%%

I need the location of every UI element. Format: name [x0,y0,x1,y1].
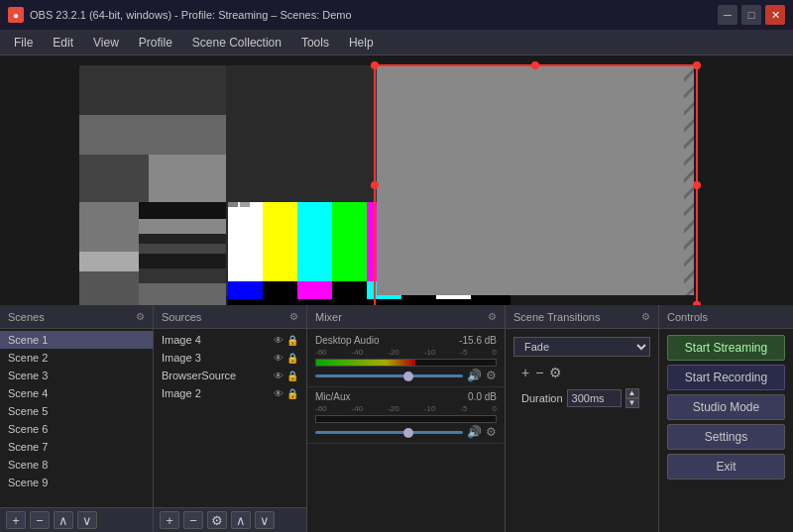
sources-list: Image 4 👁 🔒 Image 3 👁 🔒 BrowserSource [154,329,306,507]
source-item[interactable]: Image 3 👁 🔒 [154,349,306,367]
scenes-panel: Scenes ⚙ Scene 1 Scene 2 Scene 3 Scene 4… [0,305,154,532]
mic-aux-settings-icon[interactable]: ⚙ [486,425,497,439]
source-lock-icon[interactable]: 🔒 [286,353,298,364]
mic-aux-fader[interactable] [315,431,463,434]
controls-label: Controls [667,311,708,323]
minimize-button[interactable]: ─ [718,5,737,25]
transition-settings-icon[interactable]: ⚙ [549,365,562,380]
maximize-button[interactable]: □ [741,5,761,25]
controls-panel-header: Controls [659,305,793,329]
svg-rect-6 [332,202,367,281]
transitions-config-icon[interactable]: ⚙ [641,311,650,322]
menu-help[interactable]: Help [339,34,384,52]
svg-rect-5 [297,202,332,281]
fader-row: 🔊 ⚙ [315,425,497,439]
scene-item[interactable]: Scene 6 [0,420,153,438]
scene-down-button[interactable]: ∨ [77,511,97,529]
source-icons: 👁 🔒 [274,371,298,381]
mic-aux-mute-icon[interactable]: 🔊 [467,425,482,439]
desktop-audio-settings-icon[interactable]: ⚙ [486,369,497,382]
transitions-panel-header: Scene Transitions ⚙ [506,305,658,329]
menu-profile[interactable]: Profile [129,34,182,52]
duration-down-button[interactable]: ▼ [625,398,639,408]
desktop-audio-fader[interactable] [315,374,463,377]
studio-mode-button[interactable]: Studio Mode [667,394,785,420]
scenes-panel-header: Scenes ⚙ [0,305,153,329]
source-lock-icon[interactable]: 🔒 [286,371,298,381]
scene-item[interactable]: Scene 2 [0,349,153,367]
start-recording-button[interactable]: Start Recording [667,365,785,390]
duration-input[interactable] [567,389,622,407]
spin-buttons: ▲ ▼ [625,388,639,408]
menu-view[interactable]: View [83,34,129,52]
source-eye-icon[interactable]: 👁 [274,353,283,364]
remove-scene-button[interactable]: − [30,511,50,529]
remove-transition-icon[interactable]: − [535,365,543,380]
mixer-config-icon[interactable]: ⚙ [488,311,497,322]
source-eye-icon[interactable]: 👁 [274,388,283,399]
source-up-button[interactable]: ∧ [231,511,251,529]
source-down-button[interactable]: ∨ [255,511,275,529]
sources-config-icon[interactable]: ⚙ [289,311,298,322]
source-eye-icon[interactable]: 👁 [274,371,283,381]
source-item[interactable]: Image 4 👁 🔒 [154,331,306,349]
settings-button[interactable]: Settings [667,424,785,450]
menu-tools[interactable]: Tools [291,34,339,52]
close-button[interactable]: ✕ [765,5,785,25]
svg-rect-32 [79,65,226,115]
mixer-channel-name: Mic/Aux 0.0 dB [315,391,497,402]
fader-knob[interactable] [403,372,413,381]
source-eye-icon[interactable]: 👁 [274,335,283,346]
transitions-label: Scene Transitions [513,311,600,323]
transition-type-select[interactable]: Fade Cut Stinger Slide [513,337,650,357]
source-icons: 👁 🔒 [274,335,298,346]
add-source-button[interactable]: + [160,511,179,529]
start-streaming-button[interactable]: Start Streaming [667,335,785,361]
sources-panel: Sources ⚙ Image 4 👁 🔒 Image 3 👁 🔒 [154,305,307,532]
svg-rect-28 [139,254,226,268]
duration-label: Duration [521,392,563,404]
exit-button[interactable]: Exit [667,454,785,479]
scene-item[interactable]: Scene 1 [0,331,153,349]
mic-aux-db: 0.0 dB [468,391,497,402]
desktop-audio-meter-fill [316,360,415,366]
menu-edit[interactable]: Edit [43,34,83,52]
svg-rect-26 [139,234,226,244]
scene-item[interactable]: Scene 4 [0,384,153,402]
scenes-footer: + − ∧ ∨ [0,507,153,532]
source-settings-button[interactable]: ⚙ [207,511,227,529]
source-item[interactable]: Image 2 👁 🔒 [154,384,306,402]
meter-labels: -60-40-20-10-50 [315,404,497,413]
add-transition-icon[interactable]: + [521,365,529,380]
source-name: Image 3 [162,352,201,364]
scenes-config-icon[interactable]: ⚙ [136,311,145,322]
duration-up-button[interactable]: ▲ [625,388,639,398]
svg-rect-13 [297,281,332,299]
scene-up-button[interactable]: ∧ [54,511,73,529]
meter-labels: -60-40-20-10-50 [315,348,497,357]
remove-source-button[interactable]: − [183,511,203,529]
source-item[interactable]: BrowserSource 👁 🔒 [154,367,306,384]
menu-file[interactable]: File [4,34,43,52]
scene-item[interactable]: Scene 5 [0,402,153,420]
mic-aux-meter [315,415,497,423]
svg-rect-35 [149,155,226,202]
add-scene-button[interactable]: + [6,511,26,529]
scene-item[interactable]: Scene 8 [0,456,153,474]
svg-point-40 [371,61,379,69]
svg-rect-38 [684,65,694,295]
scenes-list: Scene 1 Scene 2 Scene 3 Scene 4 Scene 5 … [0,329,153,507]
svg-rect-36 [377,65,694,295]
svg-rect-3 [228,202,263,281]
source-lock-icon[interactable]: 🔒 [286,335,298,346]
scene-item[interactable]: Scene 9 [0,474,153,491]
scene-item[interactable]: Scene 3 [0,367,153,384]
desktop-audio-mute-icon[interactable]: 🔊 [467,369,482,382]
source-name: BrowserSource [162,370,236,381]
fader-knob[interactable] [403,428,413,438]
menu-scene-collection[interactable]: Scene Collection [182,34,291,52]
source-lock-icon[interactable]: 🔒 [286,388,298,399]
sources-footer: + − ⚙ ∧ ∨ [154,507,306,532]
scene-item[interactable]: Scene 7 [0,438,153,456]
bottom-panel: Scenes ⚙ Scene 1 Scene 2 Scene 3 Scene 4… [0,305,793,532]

%%
%%

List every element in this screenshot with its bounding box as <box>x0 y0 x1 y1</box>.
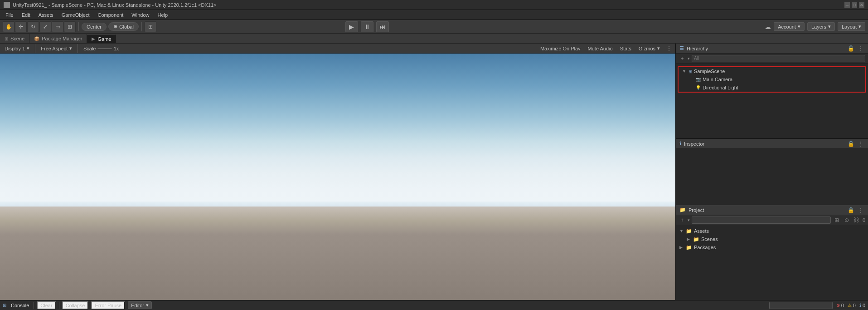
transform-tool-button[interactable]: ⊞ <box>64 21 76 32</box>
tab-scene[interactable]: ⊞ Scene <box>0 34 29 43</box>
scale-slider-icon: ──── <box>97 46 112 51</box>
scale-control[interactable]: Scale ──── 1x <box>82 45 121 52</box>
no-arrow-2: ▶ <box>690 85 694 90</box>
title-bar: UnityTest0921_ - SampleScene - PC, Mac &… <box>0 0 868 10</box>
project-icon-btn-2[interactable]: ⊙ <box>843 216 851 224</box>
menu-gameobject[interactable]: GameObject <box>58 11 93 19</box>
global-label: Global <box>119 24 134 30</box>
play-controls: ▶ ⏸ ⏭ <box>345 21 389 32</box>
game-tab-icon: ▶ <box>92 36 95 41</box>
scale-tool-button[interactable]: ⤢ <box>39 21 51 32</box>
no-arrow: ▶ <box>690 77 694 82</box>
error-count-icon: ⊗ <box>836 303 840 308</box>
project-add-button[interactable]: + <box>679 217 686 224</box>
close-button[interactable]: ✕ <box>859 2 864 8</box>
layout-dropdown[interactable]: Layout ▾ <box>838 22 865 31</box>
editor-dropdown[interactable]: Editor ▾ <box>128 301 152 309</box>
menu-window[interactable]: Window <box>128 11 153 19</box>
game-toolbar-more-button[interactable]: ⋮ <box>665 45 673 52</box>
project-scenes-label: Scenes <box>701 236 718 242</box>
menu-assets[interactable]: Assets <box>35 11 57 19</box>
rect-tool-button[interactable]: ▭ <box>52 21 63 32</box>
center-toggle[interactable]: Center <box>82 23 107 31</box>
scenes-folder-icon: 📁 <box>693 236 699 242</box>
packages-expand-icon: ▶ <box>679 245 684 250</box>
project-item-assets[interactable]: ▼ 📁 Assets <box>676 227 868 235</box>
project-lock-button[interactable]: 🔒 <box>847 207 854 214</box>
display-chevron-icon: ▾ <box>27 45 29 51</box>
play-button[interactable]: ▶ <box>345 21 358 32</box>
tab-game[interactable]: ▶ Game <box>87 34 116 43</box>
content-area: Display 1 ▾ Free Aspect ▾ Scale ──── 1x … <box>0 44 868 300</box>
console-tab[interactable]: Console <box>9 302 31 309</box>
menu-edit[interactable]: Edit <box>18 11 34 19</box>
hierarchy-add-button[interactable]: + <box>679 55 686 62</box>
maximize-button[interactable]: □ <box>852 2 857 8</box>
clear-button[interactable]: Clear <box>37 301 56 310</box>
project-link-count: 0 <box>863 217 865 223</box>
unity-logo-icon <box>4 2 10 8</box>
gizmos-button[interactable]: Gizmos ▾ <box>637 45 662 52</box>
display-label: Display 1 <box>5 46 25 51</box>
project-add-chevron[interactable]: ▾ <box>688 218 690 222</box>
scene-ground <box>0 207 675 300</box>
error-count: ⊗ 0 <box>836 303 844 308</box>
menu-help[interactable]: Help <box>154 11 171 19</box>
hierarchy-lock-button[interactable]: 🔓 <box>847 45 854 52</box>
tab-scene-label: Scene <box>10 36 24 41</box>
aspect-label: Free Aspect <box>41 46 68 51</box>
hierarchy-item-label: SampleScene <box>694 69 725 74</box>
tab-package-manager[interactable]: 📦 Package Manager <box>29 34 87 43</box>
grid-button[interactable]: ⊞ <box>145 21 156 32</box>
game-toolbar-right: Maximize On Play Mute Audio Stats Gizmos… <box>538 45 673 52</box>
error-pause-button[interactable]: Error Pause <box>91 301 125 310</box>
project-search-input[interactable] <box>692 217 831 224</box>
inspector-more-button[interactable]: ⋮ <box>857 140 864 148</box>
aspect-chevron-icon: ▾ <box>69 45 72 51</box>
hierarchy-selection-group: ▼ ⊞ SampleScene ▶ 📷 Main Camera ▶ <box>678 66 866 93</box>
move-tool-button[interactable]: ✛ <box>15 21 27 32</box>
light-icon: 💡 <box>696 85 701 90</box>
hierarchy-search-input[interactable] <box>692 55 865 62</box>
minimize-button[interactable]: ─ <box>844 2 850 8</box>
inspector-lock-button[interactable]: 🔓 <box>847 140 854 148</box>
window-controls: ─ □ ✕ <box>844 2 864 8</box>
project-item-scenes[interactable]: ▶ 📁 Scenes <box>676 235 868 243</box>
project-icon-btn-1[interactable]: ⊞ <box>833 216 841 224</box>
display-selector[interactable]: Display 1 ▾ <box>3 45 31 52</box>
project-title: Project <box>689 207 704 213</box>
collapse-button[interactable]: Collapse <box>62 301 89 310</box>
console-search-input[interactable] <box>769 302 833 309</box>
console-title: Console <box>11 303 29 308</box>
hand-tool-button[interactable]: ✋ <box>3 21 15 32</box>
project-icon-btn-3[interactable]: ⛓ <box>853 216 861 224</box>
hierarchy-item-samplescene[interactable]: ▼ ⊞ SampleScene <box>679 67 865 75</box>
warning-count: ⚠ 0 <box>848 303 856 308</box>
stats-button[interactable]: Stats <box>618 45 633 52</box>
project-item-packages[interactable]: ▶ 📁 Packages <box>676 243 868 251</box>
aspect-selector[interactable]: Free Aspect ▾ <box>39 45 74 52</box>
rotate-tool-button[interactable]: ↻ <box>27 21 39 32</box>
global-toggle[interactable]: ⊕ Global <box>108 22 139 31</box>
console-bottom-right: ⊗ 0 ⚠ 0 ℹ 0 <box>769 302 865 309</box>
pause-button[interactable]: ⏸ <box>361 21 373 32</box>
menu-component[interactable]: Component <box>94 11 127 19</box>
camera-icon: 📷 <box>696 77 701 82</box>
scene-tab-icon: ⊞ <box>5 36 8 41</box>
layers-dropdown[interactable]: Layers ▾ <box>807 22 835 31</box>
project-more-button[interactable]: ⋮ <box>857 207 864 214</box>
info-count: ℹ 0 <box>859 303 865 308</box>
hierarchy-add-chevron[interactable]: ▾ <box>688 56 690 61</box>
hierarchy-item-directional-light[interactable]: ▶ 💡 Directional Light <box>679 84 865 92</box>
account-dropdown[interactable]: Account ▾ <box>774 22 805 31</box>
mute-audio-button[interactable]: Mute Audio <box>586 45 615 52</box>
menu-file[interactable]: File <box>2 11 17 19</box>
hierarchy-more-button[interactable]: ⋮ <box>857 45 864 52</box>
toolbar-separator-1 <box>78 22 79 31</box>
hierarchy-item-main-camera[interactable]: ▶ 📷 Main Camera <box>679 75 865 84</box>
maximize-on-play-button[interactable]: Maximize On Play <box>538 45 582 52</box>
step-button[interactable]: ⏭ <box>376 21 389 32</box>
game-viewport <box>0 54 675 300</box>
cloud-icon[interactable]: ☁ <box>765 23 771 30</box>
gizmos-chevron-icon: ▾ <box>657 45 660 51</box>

%%

--- WHAT THE EXERCISE ASKS ---
Which lines of the records above contain the word "remove"? Copy each of them.

--- RESULT OF THIS EXERCISE ---
remove-scene-button[interactable]: − [30,511,50,529]
remove-transition-icon[interactable]: − [535,365,543,380]
remove-source-button[interactable]: − [183,511,203,529]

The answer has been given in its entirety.